Comme quoi le « néocycliste » n’est autre qu’un « antéautomobiliste » qui ne souhaite qu’une chose : retrouver ses petits privilèges. Sauf qu’une voirie ne sert pas qu’aux automobilistes mais aux motocyclistes, aux transports de marchandises, aux véhicules de secours, même aux cyclistes !

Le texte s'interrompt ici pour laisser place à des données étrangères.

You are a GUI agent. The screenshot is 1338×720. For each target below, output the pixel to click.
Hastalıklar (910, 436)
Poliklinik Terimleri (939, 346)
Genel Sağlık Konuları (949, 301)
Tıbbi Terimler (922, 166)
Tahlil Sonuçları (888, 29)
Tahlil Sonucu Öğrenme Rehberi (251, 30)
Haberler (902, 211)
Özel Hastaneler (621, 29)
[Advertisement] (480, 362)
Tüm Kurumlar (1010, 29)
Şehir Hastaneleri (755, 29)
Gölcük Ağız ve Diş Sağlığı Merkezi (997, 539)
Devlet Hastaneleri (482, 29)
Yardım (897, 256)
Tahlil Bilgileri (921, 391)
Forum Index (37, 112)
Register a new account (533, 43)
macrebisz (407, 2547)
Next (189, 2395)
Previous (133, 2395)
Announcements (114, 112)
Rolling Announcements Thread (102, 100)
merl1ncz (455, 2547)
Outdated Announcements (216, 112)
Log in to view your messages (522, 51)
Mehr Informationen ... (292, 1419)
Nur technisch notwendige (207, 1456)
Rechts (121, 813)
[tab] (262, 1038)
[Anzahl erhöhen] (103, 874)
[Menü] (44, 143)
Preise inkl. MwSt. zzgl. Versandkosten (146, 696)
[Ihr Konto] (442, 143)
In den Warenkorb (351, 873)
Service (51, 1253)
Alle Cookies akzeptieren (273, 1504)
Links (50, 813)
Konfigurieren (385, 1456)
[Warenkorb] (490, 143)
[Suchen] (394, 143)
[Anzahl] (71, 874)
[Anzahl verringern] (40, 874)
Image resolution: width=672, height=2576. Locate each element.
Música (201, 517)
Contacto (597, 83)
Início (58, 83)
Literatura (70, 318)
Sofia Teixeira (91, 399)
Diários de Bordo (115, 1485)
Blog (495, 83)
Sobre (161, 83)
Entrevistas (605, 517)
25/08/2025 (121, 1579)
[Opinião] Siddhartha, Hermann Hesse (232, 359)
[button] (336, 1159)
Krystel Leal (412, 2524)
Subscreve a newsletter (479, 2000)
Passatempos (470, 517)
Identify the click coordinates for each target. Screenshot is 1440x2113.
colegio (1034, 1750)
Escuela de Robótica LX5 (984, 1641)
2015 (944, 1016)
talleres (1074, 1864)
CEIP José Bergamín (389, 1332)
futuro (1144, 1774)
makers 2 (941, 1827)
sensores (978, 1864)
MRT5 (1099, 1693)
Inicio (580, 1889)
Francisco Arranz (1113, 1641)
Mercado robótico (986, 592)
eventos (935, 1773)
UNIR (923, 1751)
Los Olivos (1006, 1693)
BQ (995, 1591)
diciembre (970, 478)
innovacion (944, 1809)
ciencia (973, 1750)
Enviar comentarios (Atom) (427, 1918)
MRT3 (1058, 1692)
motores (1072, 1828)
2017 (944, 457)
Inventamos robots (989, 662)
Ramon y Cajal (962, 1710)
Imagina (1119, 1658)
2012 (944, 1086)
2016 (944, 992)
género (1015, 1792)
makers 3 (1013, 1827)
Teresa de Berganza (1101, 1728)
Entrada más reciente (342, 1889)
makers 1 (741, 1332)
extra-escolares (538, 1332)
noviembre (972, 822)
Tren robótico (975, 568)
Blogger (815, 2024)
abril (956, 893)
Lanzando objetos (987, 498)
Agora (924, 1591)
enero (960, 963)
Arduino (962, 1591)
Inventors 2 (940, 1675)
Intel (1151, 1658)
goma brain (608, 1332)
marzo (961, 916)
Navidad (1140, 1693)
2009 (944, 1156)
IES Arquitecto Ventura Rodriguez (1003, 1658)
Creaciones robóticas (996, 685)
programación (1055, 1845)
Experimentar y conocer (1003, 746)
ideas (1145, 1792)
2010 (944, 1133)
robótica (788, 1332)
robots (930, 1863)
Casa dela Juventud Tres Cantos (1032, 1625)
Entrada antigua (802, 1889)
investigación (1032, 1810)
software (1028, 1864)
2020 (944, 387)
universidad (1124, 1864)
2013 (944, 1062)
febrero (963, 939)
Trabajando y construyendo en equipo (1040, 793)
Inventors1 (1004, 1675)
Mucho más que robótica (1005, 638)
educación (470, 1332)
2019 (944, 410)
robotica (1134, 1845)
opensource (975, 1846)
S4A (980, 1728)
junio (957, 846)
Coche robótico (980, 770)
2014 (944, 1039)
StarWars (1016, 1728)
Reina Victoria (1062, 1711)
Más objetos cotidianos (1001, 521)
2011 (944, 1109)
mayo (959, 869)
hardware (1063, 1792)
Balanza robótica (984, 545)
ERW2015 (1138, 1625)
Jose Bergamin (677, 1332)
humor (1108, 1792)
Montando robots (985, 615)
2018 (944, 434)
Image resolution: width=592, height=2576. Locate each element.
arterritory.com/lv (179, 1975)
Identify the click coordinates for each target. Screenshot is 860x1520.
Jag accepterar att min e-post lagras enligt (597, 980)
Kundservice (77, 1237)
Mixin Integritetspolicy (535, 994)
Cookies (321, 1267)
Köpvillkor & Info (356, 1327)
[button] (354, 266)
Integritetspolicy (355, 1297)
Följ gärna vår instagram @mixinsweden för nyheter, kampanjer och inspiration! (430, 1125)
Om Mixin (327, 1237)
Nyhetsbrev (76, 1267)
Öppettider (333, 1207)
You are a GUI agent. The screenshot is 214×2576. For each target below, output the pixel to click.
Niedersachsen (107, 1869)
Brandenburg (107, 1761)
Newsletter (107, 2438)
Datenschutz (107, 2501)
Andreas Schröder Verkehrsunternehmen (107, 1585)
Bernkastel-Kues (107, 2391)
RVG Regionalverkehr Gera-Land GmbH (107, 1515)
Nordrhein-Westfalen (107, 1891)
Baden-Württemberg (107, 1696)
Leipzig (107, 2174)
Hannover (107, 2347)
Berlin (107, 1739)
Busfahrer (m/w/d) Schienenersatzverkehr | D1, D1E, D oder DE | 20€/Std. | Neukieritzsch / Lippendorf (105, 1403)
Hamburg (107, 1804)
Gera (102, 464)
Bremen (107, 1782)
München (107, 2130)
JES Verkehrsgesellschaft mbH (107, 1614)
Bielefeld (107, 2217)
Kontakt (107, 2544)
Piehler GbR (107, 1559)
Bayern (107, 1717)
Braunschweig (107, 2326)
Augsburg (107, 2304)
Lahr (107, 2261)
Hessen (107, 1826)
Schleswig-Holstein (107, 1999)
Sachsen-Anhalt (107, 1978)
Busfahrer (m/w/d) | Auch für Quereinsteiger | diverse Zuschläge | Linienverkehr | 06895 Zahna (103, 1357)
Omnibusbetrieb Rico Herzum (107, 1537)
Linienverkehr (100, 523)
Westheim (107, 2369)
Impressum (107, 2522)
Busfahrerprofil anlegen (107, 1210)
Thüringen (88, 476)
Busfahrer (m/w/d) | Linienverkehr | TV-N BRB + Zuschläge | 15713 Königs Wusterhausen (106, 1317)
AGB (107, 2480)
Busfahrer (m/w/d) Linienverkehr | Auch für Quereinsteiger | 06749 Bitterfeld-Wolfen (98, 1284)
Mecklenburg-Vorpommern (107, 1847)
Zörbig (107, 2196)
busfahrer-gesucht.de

La plupart de nos trames viaires sont issues de tracés historiques qui ont façonné notre territoire, notre culture, elles reliaient les villes entre elles, par le chemin le plus direct ou le plus facilement praticable en fonction de la topographie, des cours d’eau à franchir le plus intelligemment possible, et ce sans distinction de catégorie d’usager. Aujourd’hui foin de tout cela, l’abondance énergétique nous pousse à nous affranchir de toute cette intelligence au profit de postures égotiques qui confinent à l’ineptie ! Chaque groupuscule de pression veut sa petite infrastructure, son petit équipement et les pouvoirs publics paient… Enfin, nous payons tous !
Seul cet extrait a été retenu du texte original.